Task
Repeat every record exactly, but omit the images.

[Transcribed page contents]
>>>>>

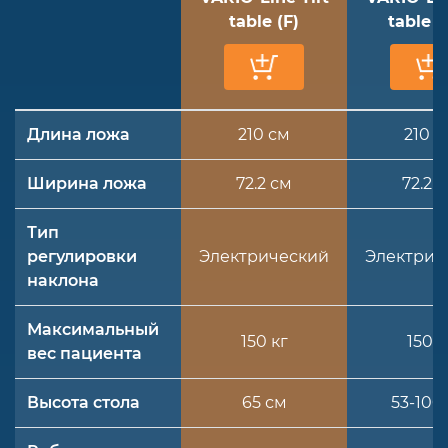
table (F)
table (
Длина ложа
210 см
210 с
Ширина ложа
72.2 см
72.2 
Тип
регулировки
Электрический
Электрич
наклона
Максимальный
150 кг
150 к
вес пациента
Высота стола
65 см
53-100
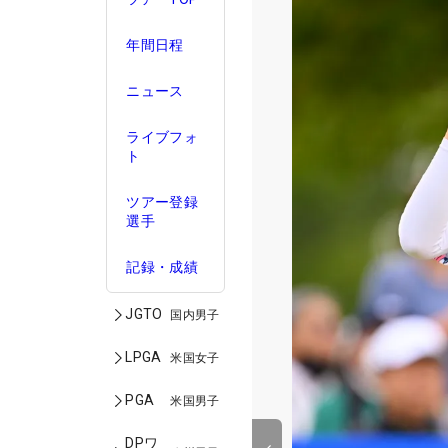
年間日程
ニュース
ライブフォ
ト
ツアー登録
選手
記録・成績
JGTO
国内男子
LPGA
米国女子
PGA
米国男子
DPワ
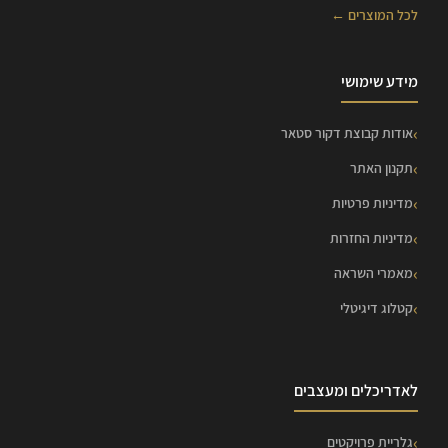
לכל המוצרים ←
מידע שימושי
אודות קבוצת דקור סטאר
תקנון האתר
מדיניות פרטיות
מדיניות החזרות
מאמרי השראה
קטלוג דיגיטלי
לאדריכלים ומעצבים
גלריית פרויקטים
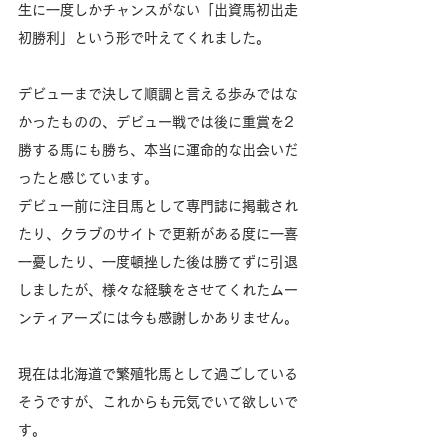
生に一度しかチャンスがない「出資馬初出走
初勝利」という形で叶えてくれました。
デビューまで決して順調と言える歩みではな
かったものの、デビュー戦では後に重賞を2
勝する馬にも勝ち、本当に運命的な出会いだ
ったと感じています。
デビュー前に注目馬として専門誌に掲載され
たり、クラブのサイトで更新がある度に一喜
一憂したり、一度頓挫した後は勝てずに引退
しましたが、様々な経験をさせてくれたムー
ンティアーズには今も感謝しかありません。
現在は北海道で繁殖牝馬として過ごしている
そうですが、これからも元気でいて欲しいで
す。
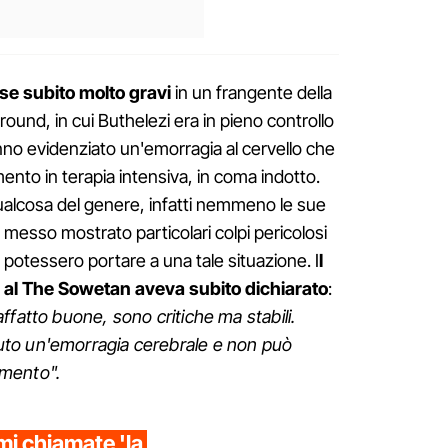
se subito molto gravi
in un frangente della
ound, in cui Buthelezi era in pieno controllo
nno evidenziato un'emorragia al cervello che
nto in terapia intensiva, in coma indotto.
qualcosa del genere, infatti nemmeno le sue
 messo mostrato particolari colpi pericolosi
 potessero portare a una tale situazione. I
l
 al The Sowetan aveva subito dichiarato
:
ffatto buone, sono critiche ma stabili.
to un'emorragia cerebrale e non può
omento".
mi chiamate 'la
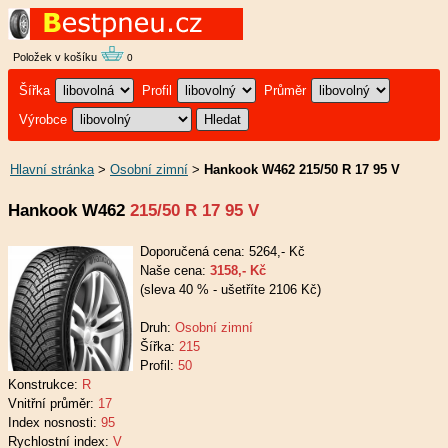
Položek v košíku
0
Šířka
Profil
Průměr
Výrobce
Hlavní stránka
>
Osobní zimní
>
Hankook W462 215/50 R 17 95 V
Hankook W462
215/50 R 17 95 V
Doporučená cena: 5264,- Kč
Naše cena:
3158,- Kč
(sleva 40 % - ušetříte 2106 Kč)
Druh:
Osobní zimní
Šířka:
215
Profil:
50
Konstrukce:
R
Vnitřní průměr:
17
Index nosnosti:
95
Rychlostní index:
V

<<<<<

Problem solution
table (F)
table (
Длина ложа
210 см
210 с
Ширина ложа
72.2 см
72.2 
Тип
регулировки
Электрический
Электрич
наклона
Максимальный
150 кг
150 к
вес пациента
Высота стола
65 см
53-100
年間日程
ニュース
ライブフォ
ト
ツアー登録
選手
記録・成績
JGTO
国内男子
LPGA
米国女子
PGA
米国男子
DPワ
לכל המוצרים ←
מידע שימושי
אודות קבוצת דקור סטאר
תקנון האתר
מדיניות פרטיות
מדיניות החזרות
מאמרי השראה
קטלוג דיגיטלי
לאדריכלים ומעצבים
גלריית פרויקטים
生に一度しかチャンスがない「出資馬初出走
初勝利」という形で叶えてくれました。
デビューまで決して順調と言える歩みではな
かったものの、デビュー戦では後に重賞を2
勝する馬にも勝ち、本当に運命的な出会いだ
ったと感じています。
デビュー前に注目馬として専門誌に掲載され
たり、クラブのサイトで更新がある度に一喜
一憂したり、一度頓挫した後は勝てずに引退
しましたが、様々な経験をさせてくれたムー
ンティアーズには今も感謝しかありません。
現在は北海道で繁殖牝馬として過ごしている
そうですが、これからも元気でいて欲しいで
す。
se subito molto gravi
in un frangente della
ound, in cui Buthelezi era in pieno controllo
nno evidenziato un'emorragia al cervello che
nto in terapia intensiva, in coma indotto.
qualcosa del genere, infatti nemmeno le sue
 messo mostrato particolari colpi pericolosi
 potessero portare a una tale situazione. I
l
 al The Sowetan aveva subito dichiarato
:
ffatto buone, sono critiche ma stabili.
to un'emorragia cerebrale e non può
omento".
mi chiamate 'la
Položek v košíku
0
Šířka
Profil
Průměr
Výrobce
Hlavní stránka
>
Osobní zimní
>
Hankook W462 215/50 R 17 95 V
Hankook W462
215/50 R 17 95 V
Doporučená cena: 5264,- Kč
Naše cena:
3158,- Kč
(sleva 40 % - ušetříte 2106 Kč)
Druh:
Osobní zimní
Šířka:
215
Profil:
50
Konstrukce:
R
Vnitřní průměr:
17
Index nosnosti:
95
Rychlostní index:
V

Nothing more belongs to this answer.